After declining to yet another 10-month low of 62.50, the rupee recovered marginally to 62.29 per dollar as the American currency weakened against major global currencies. It had closed at 62.34 on Thursday.

On Friday, the Indian currency lowered to 62.42 in the opening trade, after which it depreciated to 62.50 against the dollar due to heavy sell-off by foreign investors from the domestic market amid concerns in the global economy and dollar demand from oil importing companies.

BSE-benchmark Sensex plunged again by over 250 points (0.91 per cent) to end at 27,350.

However, the market recovered to 62.25 per dollar ahead of the key economic data to be released post trading hours. Government release data on November’s consumer price inflation at 4.38 per cent as compared with 5.52 per cent in October.

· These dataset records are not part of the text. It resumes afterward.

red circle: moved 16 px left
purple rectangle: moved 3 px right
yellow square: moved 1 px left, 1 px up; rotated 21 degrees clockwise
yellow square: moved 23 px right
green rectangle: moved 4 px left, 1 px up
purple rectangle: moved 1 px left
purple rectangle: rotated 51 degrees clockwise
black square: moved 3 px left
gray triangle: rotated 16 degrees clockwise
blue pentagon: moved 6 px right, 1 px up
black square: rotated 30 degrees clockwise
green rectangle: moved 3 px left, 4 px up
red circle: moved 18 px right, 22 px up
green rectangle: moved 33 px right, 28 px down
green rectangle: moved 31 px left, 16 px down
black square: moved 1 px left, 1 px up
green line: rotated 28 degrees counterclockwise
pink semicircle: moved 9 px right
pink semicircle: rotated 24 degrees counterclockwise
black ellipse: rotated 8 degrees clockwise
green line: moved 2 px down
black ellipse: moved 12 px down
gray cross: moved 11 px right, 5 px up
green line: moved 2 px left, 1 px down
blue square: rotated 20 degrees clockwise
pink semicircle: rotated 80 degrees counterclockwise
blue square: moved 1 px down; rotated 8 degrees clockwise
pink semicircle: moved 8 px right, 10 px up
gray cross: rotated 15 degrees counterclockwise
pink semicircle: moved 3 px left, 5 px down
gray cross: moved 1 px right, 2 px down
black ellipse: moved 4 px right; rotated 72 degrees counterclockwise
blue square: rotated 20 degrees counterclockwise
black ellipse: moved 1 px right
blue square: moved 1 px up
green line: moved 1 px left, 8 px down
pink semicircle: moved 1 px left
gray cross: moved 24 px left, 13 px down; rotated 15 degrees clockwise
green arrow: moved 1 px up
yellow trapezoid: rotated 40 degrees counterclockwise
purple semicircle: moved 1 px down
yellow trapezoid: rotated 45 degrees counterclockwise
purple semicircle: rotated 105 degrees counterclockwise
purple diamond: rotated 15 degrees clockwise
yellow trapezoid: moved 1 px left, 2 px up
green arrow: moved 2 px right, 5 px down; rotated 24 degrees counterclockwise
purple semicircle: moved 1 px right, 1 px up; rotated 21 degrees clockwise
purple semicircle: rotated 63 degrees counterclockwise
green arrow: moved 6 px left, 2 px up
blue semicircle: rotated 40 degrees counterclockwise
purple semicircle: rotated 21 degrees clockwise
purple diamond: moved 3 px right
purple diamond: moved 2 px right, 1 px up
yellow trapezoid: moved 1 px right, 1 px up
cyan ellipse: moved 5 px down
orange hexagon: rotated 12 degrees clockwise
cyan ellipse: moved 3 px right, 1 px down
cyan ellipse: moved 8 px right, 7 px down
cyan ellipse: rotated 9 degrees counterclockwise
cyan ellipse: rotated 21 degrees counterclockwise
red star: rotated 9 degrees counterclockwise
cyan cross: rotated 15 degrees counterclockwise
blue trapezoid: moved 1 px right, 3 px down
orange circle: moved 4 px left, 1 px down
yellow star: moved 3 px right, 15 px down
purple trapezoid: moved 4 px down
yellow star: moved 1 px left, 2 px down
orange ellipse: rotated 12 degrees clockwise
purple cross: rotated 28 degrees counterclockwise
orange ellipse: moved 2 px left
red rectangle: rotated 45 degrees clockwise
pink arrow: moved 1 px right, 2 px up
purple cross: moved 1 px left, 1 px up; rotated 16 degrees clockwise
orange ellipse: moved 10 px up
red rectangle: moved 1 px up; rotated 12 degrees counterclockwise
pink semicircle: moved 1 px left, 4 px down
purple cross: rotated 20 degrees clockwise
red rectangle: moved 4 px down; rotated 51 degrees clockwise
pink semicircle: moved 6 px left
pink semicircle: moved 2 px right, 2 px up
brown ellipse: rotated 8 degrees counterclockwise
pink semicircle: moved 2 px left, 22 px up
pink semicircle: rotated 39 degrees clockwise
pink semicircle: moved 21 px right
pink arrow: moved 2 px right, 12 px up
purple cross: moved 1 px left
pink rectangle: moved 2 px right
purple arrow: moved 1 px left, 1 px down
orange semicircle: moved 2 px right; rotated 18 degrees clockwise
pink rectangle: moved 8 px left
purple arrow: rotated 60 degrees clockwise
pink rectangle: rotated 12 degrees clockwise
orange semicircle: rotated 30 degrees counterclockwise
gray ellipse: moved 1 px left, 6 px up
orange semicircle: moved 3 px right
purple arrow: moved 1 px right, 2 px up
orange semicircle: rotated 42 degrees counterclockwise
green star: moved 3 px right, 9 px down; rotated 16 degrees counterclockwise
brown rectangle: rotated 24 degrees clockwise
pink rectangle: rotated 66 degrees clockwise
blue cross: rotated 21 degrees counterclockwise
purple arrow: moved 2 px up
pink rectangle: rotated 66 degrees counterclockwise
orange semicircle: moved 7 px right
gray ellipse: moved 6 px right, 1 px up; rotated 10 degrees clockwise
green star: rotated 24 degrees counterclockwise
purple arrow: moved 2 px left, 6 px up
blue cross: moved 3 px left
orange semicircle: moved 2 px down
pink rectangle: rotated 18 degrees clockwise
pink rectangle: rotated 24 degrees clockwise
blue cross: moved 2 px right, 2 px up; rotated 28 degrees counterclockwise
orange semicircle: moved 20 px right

While October Index of Industrial Production (IIP) declined to negative at (-)4.2 per cent as against September’s 2.8 per cent.

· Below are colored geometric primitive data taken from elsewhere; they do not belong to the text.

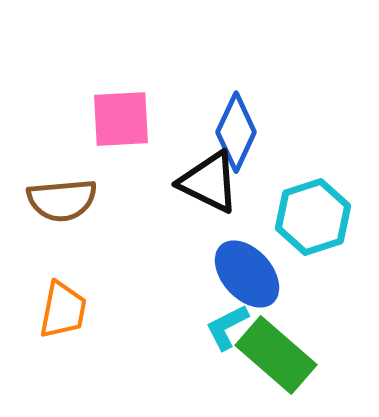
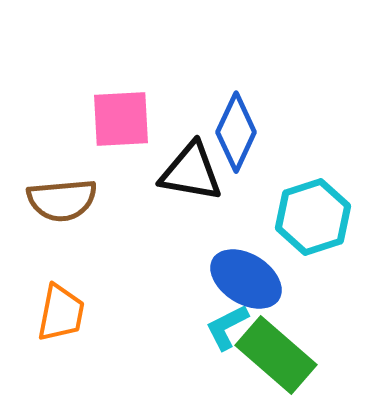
black triangle: moved 18 px left, 10 px up; rotated 16 degrees counterclockwise
blue ellipse: moved 1 px left, 5 px down; rotated 16 degrees counterclockwise
orange trapezoid: moved 2 px left, 3 px down
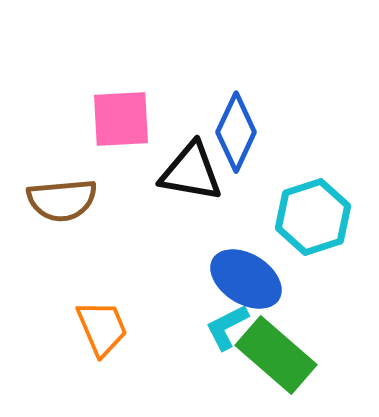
orange trapezoid: moved 41 px right, 15 px down; rotated 34 degrees counterclockwise
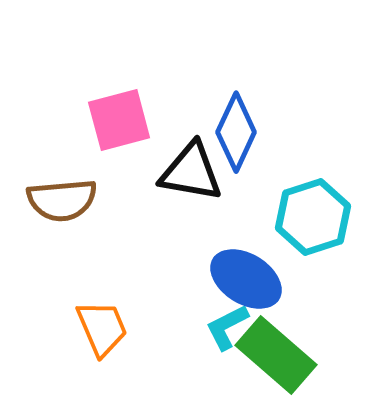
pink square: moved 2 px left, 1 px down; rotated 12 degrees counterclockwise
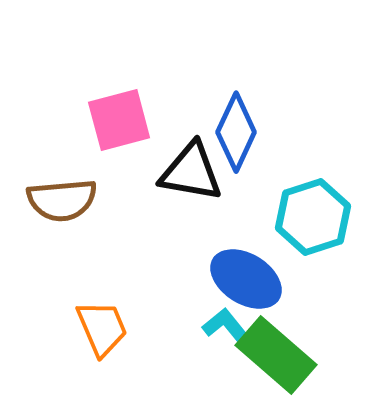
cyan L-shape: rotated 78 degrees clockwise
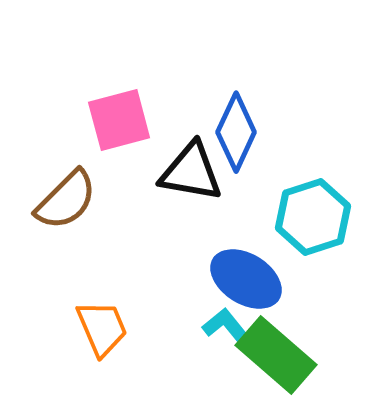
brown semicircle: moved 4 px right; rotated 40 degrees counterclockwise
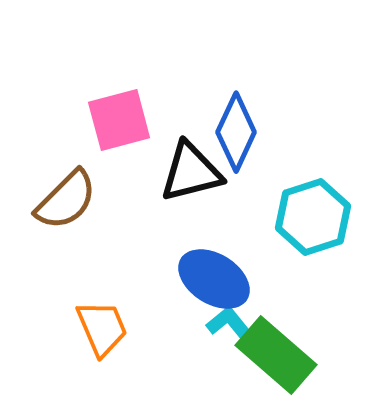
black triangle: rotated 24 degrees counterclockwise
blue ellipse: moved 32 px left
cyan L-shape: moved 4 px right, 2 px up
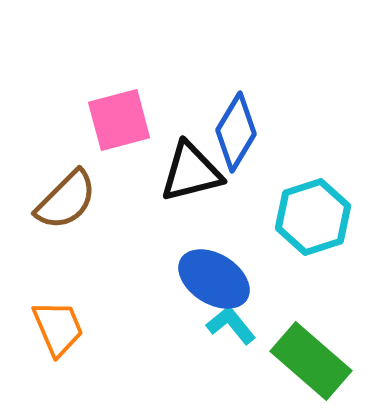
blue diamond: rotated 6 degrees clockwise
orange trapezoid: moved 44 px left
green rectangle: moved 35 px right, 6 px down
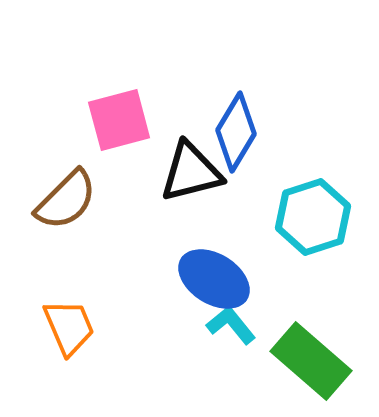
orange trapezoid: moved 11 px right, 1 px up
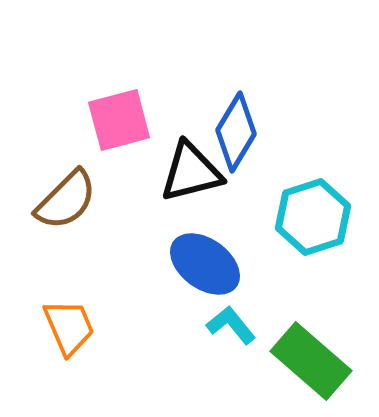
blue ellipse: moved 9 px left, 15 px up; rotated 4 degrees clockwise
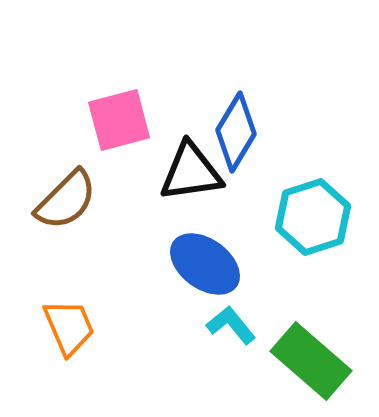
black triangle: rotated 6 degrees clockwise
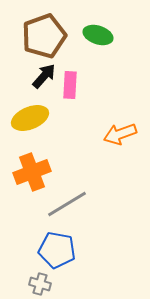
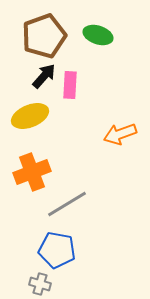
yellow ellipse: moved 2 px up
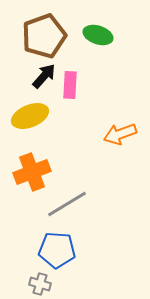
blue pentagon: rotated 6 degrees counterclockwise
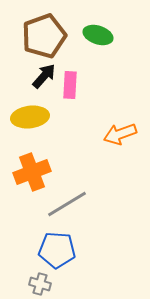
yellow ellipse: moved 1 px down; rotated 15 degrees clockwise
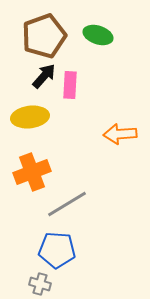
orange arrow: rotated 16 degrees clockwise
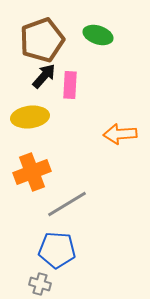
brown pentagon: moved 2 px left, 4 px down
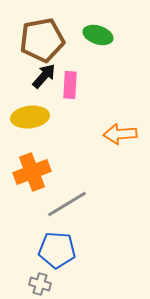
brown pentagon: rotated 9 degrees clockwise
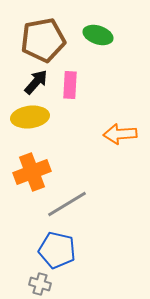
brown pentagon: moved 1 px right
black arrow: moved 8 px left, 6 px down
blue pentagon: rotated 9 degrees clockwise
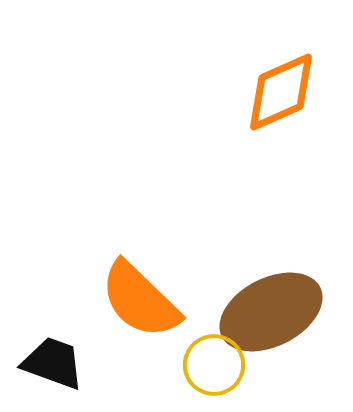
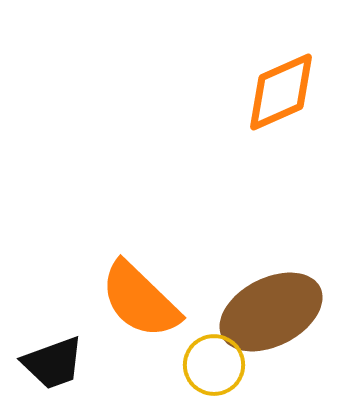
black trapezoid: rotated 140 degrees clockwise
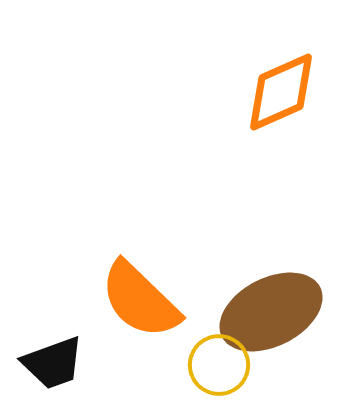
yellow circle: moved 5 px right
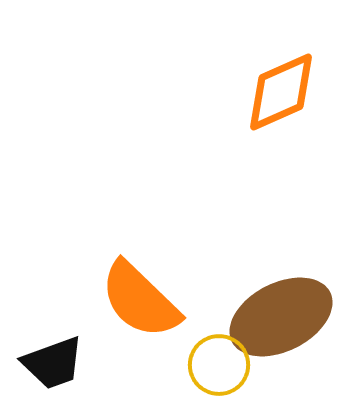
brown ellipse: moved 10 px right, 5 px down
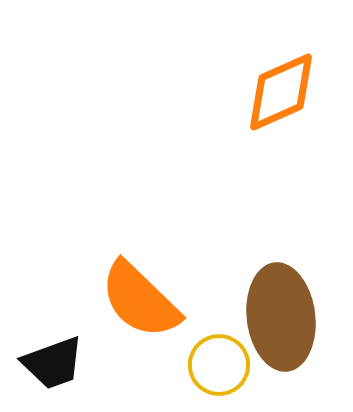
brown ellipse: rotated 70 degrees counterclockwise
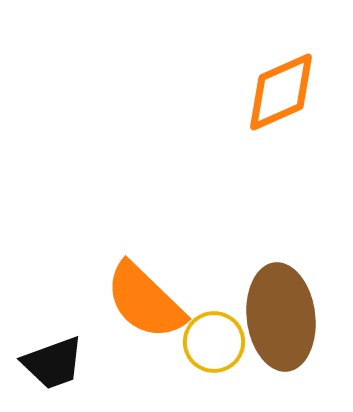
orange semicircle: moved 5 px right, 1 px down
yellow circle: moved 5 px left, 23 px up
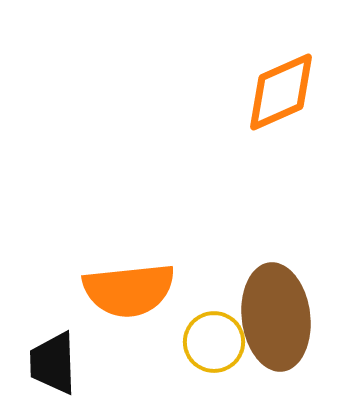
orange semicircle: moved 16 px left, 11 px up; rotated 50 degrees counterclockwise
brown ellipse: moved 5 px left
black trapezoid: rotated 108 degrees clockwise
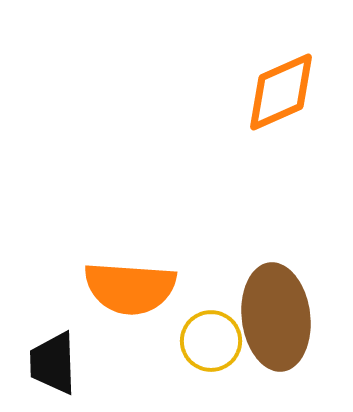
orange semicircle: moved 1 px right, 2 px up; rotated 10 degrees clockwise
yellow circle: moved 3 px left, 1 px up
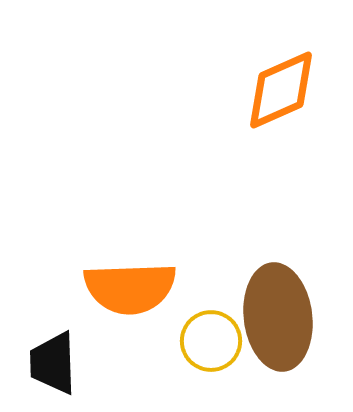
orange diamond: moved 2 px up
orange semicircle: rotated 6 degrees counterclockwise
brown ellipse: moved 2 px right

Market analysts expect the rupee to continue being weighed down by the negative domestic growth data, global macro economy and geopolitical concerns.

Call Rates rise; G-sec yields fall

The overnight call money rates, the interest rates at which banks borrow from each other to overcome liquidity mismatches, ended a tad higher at 8 per cent as against Thursday’s close of 7.90 per cent. Intra-day, it moved in the previously traded range of 7 per cent and 8.15 per cent.

The 10-year benchmark government security (8.40 per cent G-Sec, maturing in 2024) yield dropped to a 1-year low of 7.83 per cent from 7.86 per cent. Yields are currently at their lowest levels since August, 2013.